Voici venu le temps des résolutions. La plupart du temps, celles-ci sont oubliées assez rapidement : c'est normal, en l'absence de soutien, la volonté individuelle est faible. Donc autant prendre des résolutions collectives. Tiens, pourquoi les sociologues ne prendraient-ils pas collectivement quelques bonnes résolutions ?

Résolution n°1 : ne pas faire de citations sans guillemets. Parce que ça amène pas mal de problèmes quand même. Hein, Ali ? Quoique, apparemment, pas tant que ça, et il faudrait peut-être prendre comme résolution de ne pas trop dénoncer ceux qui le font, parce que ça entraîne aussi des problèmes. Hein, Pierre ?

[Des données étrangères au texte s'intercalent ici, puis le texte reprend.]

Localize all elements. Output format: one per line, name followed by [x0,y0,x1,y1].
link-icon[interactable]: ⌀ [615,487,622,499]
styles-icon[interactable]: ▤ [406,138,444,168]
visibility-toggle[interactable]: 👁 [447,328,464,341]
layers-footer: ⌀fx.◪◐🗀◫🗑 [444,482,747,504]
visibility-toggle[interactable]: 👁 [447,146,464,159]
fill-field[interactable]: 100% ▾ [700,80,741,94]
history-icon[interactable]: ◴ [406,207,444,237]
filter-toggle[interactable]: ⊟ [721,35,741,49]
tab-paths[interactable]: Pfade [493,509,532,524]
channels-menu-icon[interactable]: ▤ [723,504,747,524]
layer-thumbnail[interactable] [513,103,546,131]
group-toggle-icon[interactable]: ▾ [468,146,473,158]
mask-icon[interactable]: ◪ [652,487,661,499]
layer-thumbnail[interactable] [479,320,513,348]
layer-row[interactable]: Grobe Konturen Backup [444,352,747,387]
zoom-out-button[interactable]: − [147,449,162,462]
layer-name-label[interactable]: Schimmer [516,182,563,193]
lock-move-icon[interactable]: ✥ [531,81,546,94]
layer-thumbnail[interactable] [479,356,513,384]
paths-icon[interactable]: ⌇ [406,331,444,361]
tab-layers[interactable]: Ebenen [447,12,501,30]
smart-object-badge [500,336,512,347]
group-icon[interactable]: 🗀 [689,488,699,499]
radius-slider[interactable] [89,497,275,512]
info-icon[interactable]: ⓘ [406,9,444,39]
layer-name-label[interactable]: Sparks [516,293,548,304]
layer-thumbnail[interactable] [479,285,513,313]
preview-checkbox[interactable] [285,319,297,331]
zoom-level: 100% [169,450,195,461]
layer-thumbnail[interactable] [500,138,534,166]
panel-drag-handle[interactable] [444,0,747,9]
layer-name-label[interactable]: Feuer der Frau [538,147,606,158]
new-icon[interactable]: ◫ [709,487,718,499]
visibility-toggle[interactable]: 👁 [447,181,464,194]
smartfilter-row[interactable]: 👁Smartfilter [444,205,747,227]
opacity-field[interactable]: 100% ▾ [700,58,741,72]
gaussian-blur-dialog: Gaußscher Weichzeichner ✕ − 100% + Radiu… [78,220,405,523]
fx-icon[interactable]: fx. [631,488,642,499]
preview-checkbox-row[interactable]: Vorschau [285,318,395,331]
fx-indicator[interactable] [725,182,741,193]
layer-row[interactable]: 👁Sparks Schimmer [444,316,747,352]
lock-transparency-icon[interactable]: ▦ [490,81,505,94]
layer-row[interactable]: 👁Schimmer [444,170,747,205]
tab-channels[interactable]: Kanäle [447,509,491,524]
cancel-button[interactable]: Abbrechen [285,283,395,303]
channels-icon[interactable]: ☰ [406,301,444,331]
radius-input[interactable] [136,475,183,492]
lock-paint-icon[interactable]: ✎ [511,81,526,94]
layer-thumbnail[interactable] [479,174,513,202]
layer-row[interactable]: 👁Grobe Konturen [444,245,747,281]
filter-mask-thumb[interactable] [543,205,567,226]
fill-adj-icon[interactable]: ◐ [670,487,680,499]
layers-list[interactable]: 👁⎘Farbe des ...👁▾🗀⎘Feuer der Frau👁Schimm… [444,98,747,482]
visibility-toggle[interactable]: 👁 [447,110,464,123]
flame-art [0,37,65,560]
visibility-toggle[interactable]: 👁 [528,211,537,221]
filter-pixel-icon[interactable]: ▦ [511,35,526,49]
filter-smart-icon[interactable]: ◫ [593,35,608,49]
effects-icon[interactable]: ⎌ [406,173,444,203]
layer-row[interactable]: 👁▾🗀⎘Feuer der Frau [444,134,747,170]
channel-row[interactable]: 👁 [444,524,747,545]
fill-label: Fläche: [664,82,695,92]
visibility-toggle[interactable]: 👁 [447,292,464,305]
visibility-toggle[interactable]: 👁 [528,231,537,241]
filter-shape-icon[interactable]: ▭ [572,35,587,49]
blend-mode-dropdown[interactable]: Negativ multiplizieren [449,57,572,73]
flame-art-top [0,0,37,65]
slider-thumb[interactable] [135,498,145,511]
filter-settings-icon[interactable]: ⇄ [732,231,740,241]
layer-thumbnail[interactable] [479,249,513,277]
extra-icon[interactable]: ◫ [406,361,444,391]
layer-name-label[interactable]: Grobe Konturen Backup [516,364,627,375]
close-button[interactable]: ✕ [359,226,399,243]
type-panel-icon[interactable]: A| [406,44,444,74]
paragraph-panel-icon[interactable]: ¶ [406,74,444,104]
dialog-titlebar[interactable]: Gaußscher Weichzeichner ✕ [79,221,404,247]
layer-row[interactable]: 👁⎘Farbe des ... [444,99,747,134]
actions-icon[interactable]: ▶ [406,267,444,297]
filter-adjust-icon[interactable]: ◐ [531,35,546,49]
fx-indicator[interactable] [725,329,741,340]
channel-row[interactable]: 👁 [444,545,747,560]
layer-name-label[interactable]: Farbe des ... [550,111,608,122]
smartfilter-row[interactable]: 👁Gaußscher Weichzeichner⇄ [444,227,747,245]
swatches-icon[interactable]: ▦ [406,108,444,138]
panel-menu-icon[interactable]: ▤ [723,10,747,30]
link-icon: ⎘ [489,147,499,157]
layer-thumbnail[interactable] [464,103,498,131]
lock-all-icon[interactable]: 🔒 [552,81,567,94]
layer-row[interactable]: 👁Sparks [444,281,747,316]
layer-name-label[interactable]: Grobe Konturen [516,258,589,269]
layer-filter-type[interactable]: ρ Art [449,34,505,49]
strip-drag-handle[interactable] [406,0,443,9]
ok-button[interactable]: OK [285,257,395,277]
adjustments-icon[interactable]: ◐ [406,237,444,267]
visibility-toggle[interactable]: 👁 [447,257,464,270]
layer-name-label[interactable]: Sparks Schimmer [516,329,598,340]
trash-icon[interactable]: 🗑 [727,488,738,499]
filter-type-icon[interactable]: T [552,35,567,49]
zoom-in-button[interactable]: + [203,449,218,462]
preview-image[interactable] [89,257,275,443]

Pierre Dubois a raison de s'en prendre à ceux qui enfreignent les règles les plus élémentaires de l'honnêteté intellectuelle et réclament, en plus, un blanc-seing pour le faire. Je me permet de rappeler ici cette citation d'un économiste, un certain Jevons : "Un calme despotique est le triomphe de l'erreur. Dans la république des sciences, la sédition et même l'anarchie sont dans le long terme favorables au plus grand bonheur du plus grand nombre".

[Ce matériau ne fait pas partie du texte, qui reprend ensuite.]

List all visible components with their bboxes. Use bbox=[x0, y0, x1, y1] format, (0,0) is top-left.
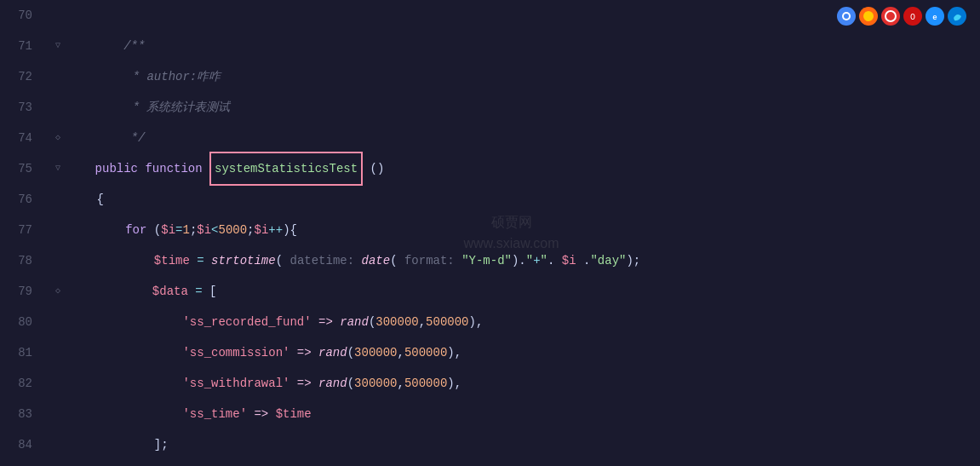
line-num-77: 77 bbox=[10, 215, 32, 245]
svg-text:e: e bbox=[932, 14, 937, 22]
line-num-85: 85 bbox=[10, 460, 32, 466]
function-name-highlight: systemStatisticsTest bbox=[209, 152, 363, 186]
brace-open-76: { bbox=[97, 184, 104, 215]
edge-icon bbox=[948, 7, 966, 26]
line-num-73: 73 bbox=[10, 92, 32, 123]
firefox-icon bbox=[859, 7, 878, 26]
code-line-83: 'ss_time' => $time bbox=[51, 399, 980, 429]
ie-icon: e bbox=[926, 7, 944, 26]
code-line-73: * 系统统计表测试 bbox=[51, 92, 980, 123]
line-num-74: 74 bbox=[10, 123, 32, 153]
code-line-82: 'ss_withdrawal' => rand ( 300000 , 50000… bbox=[51, 368, 980, 399]
keyword-public: public bbox=[95, 153, 138, 184]
opera-icon bbox=[881, 7, 900, 26]
line-num-84: 84 bbox=[10, 429, 32, 460]
svg-point-2 bbox=[844, 14, 849, 19]
fold-icon-74[interactable]: ◇ bbox=[51, 131, 65, 145]
code-line-84: ]; bbox=[51, 429, 980, 460]
line-num-70: 70 bbox=[10, 0, 32, 31]
svg-point-4 bbox=[863, 11, 874, 21]
code-line-79: ◇ $data = [ bbox=[51, 276, 980, 307]
fold-icon-75[interactable]: ▽ bbox=[51, 162, 65, 175]
code-line-72: * author:咋咋 bbox=[51, 61, 980, 92]
comment-open-71: /** bbox=[123, 31, 145, 61]
keyword-function: function bbox=[145, 153, 202, 184]
keyword-for: for bbox=[125, 215, 146, 245]
browser-red-icon: O bbox=[903, 7, 922, 26]
code-line-80: 'ss_recorded_fund' => rand ( 300000 , 50… bbox=[51, 307, 980, 337]
code-line-71: ▽ /** bbox=[51, 31, 980, 61]
line-num-81: 81 bbox=[10, 337, 32, 368]
class-db: Db bbox=[154, 460, 169, 466]
code-line-75: ▽ public function systemStatisticsTest (… bbox=[51, 153, 980, 184]
code-line-77: for ( $i = 1 ; $i < 5000 ; $i ++ ){ bbox=[51, 215, 980, 245]
method-insert: insert bbox=[404, 460, 447, 466]
fold-icon-71[interactable]: ▽ bbox=[51, 39, 65, 53]
code-editor: O e 70 71 72 73 74 75 76 77 78 79 80 81 … bbox=[0, 0, 980, 466]
fold-icon-79[interactable]: ◇ bbox=[51, 285, 65, 298]
line-num-75: 75 bbox=[10, 153, 32, 184]
svg-point-5 bbox=[881, 7, 900, 26]
line-num-78: 78 bbox=[10, 245, 32, 276]
code-line-81: 'ss_commission' => rand ( 300000 , 50000… bbox=[51, 337, 980, 368]
method-table: table bbox=[182, 460, 218, 466]
line-numbers: 70 71 72 73 74 75 76 77 78 79 80 81 82 8… bbox=[0, 0, 43, 466]
line-num-83: 83 bbox=[10, 399, 32, 429]
browser-icons-bar: O e bbox=[837, 7, 966, 26]
code-content: 硕贾网 www.sxiaw.com ▽ /** * author:咋咋 bbox=[43, 0, 980, 466]
comment-close-74: */ bbox=[131, 123, 146, 153]
line-num-71: 71 bbox=[10, 31, 32, 61]
code-line-74: ◇ */ bbox=[51, 123, 980, 153]
line-num-76: 76 bbox=[10, 184, 32, 215]
code-line-78: $time = strtotime ( datetime: date ( for… bbox=[51, 245, 980, 276]
comment-author-72: * author: bbox=[133, 61, 198, 92]
chrome-icon bbox=[837, 7, 856, 26]
line-num-80: 80 bbox=[10, 307, 32, 337]
comment-chinese-73: * 系统统计表测试 bbox=[133, 92, 231, 123]
line-num-79: 79 bbox=[10, 276, 32, 307]
line-num-72: 72 bbox=[10, 61, 32, 92]
code-line-76: { bbox=[51, 184, 980, 215]
line-num-82: 82 bbox=[10, 368, 32, 399]
svg-text:O: O bbox=[910, 13, 915, 22]
code-line-85: Db :: table ( "di_system_statistics" )->… bbox=[51, 460, 980, 466]
closing-bracket-84: ]; bbox=[154, 429, 169, 460]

Résolution n°2 : Découlant directement de la résolution n°1 : les sociologues devraient profiter de 2011 pour régler une bonne fois pour toute le problème avec un certain courant. Car c'est ce qui ressort le plus nettement de la discussion Dubar - Cibois. "C'est évident que nous n'avons pas d'accord sur ce point avec le courant maffesolien et ses alliés mais je n'ai pas remarqué qu'il y ait divergence entre les autres courants" écrit ce dernier. Il y a des désaccords et des luttes au sein de différents courants et de différentes approches - il est assuré par exemple que bourdieusiens et latouriens ne peuvent pas se sentir - mais tous peuvent au moins se mettre autour d'une table pour s'accorder sur un minimum : la sociologie comme science empirique, comme science d'enquête. Cet accord ne peut se faire avec les post-modernistes. Alors il serait peut-être bon de consommer cela.

Résolution n°3 : Bien réfléchir avant de sortir une thèse provocatrice dans les médias. C'est ce que devrait nous enseigner la publication du livre de Hugues Lagrange, Le déni des cultures. Il n'y pas pu avoir de discussion saine de ce bouquin, même entre sociologues, parce que la question de sa médiatisation est venue se superposer à toutes autres. Lagrange pouvait repousser les critiques en les accusant de refuser par principe ses résultats, et ses critiques étaient obligé de composer entre le bouquin lui-même et la réception médiatique de celui-ci. Résultat : un débat inextricable. Cela ne veut pas dire qu'il faut s'interdire toute intervention dans les médias, mais qu'il est sans doute nécessaire de réfléchir à la façon dont on le fait.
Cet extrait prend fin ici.